Focus state — A war tale between UI and UX

The hover state is native to HTML, but due to misinformation, some designers sacrifice experience for the sake of aesthetics.

On this article, I’ll explain what focus state is, how we can use it and how to make UI and UX go along.

What is it?

The focus state are a visual communication to inform the user what element has been selected on screen, when we are, for example, browsing using the keyboard or a remote control.

Gif browsing in the Google search page
The border is highlighting which element is on focus

It is essential for people with motor disabilities and very useful for someone who eventually broke the mouse.

This is a CSS attribute called outline , the HTML places it automatically for all the interactive elements, as buttons and links. Even though being an automatic feature, this is a barrier because the bad practices.
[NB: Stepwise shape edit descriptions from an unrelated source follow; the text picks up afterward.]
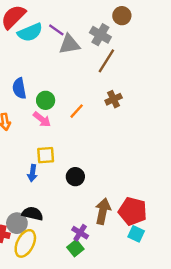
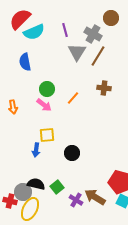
purple line: (56, 30) -> (65, 30), moved, turned 40
gray triangle: (69, 44) -> (77, 52), moved, turned -48
blue semicircle: (19, 88) -> (25, 62), moved
brown cross: (114, 99) -> (104, 88), turned 32
brown arrow: (103, 211) -> (95, 197), moved, turned -70
green square: (75, 248) -> (57, 187), moved

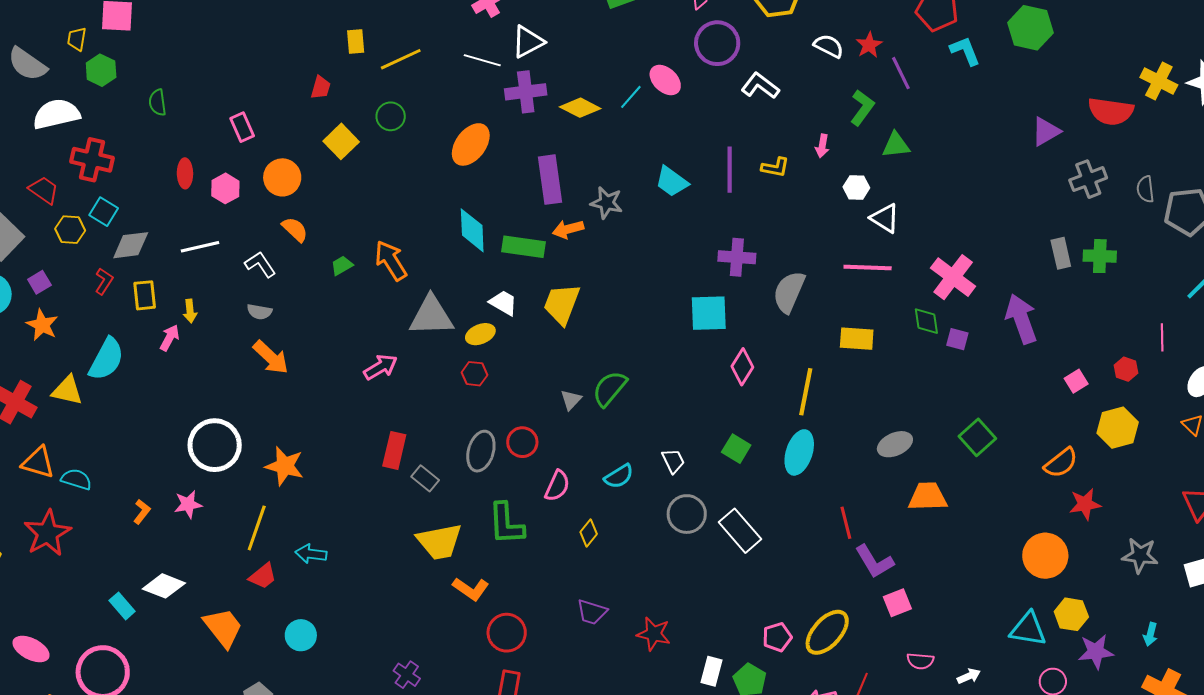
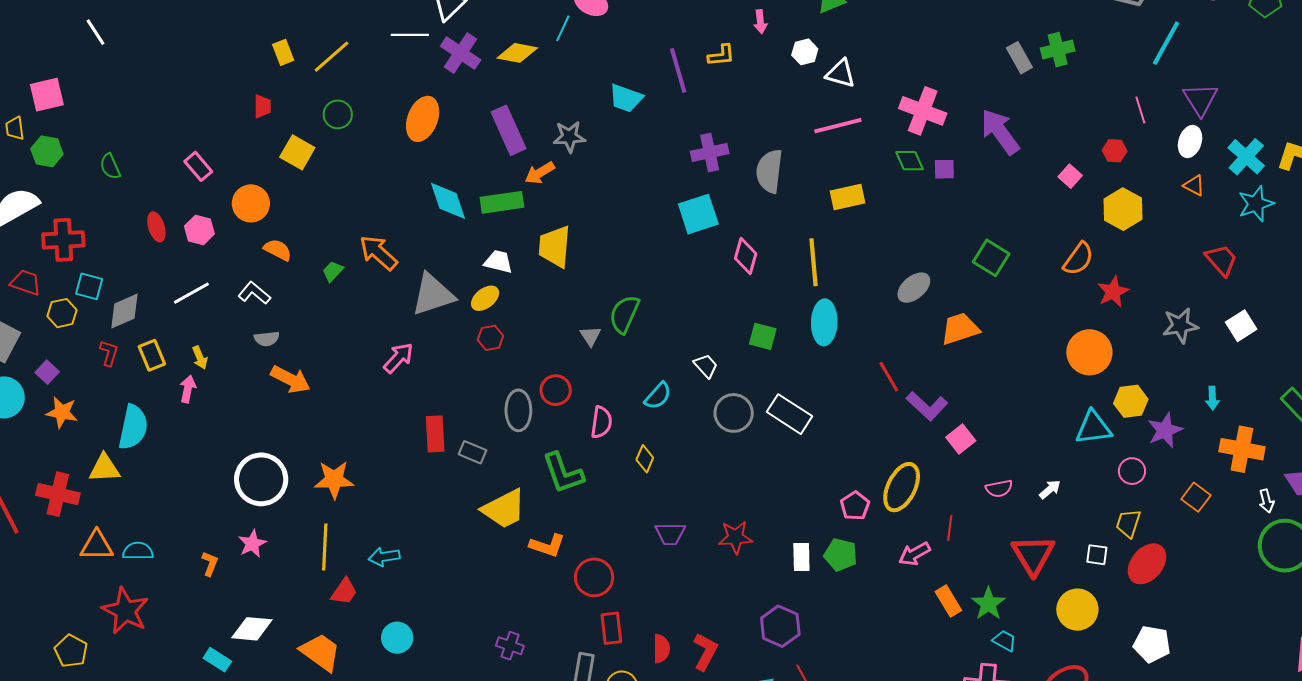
purple cross: (526, 92) -> (461, 53), turned -33

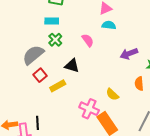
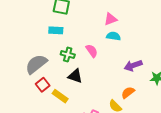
green cross: (55, 40) -> (68, 54), moved, turned -32
orange semicircle: (139, 84) -> (128, 93), moved, turned 56
yellow rectangle: (58, 86) -> (60, 96), turned 63

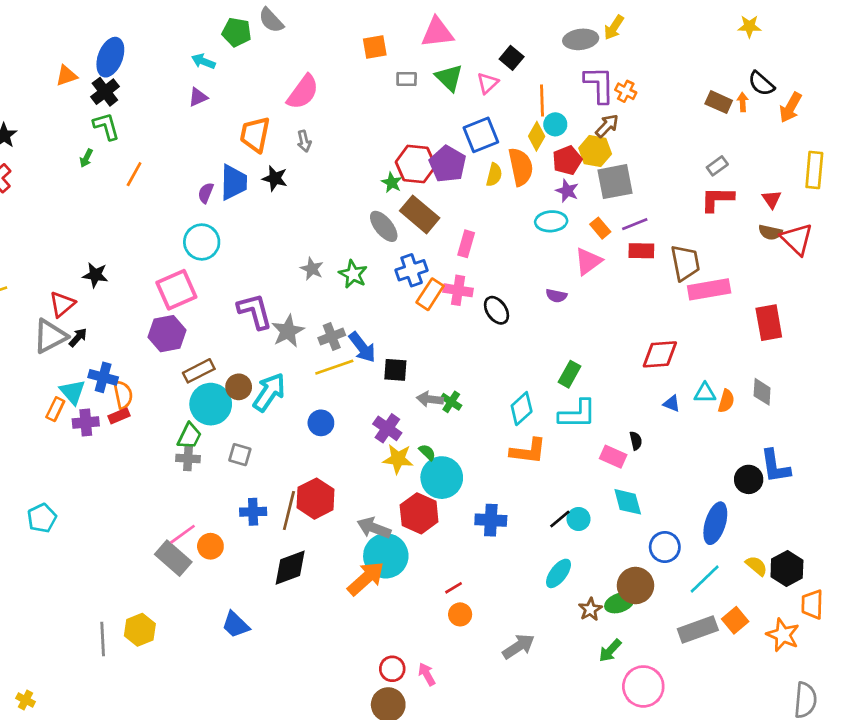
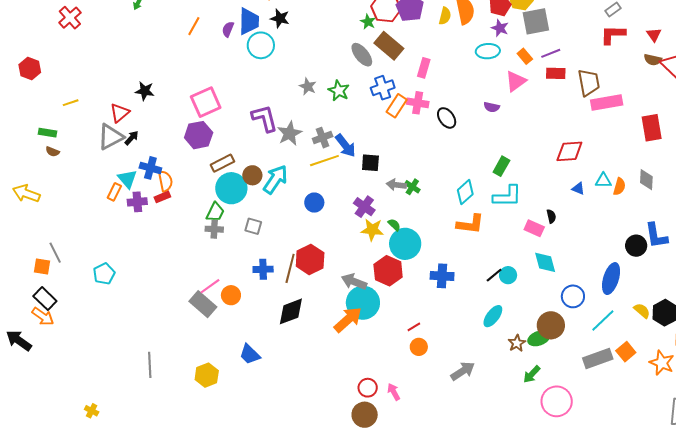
orange line: (134, 174) -> (194, 26), moved
cyan circle: (202, 242) -> (261, 45), moved
yellow hexagon: (140, 630) -> (207, 375), moved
Why are there barriers for the focus?

Designers

The automatic focus state are also triggered on mouse clicks. Usually designers request that the focus state must be removed, only because they think that the focus border is non-aesthetic when it appears during the mouse click.

Developers

They take the outline out because the designer asked to do so, or because they learned that in a course. Moreover, they joke about HTML but are not concerned to learn basic HTML semantics.

Programming courses

On college or bootcamps, the people who teach programming usually neglects the accessibility on their projects. Usually people that are fresh in the career misunderstands everything and usually replicates this badly in the professional day by day.
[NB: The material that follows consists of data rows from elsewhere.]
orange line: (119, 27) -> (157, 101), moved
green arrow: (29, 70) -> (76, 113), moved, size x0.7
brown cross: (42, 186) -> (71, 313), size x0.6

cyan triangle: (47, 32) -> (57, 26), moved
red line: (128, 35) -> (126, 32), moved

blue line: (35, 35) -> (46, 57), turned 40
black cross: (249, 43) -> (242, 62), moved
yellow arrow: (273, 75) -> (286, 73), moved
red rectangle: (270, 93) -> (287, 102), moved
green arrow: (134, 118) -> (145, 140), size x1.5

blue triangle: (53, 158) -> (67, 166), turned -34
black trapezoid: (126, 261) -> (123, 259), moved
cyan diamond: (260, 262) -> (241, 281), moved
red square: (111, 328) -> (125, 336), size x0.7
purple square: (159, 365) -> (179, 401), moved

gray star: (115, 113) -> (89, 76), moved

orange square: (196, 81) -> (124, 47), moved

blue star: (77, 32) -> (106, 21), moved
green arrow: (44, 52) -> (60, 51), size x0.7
I had some programming classes, where they learned to remove the outline every time you start a new project. As you can see in the example below:

Code block: * { outline: none; }
Code that impairs the accessibility

One of these schools (at least here in Brazil) are very famous and very influential in the community, teaching thousands of people every year!

How long until the programming schools cease to teach to implement barriers in the web accessibility?

Removing barriers

Designers

When creating component prototypes, besides the hover, pressed and disabled , you must give the focus state as well.

Prototype of components on Figma, selection box (checkbox) and option buttons (radio button). At center, we have the phrase “Focus states” and arrows pointing to the elements focus states.

You can use the HTML default colors, but it is also possible to customize the color and border width. To do so, make sure the visible focus won’t be invisible.

The best width size is 2 pixels, with solid color, minimum contrast of 4.5:1 and minimum area of 1 pixel between the element and the border to better highlight the contrast.

Keep on mind we are talking about user experience (UX) and not aesthetics (UI). The focus here is not to be fancy, it must be operable and perceivable.

Developers

Look up for outline: none; or outline: 0; in the code and replace them for the following:

Code block: &:focus:not(:focus-visible) { outline: none; }
Removing focus only for the mouse click

If you need to customize the color and the border width, use these configurations in the focus-visible, as follows:

Code block, code of last image plus: &:focus-visible { outline: 2px solid #03728A; }
Customizing color and width in the focus state

How to test

Browse through the application using the TAB key to move further to the element, and SHIFT + TAB to go back.

A photo of a keyboard with emphasis in the TAB key

Try to execute the task, for example, sign up as a new user without using the mouse, only the keyboard. Check if it’s possible to interact with all the fields, buttons, links and if they have the visible focus state enabled.

If you have any trouble trying to find out the element with the active focus, open a bug fix describing the new issue.

Special thanks to Diego Duarte who helped me with the translation of this article. Thanks for reading. Hopefully this content will be useful for you and all your team ☺.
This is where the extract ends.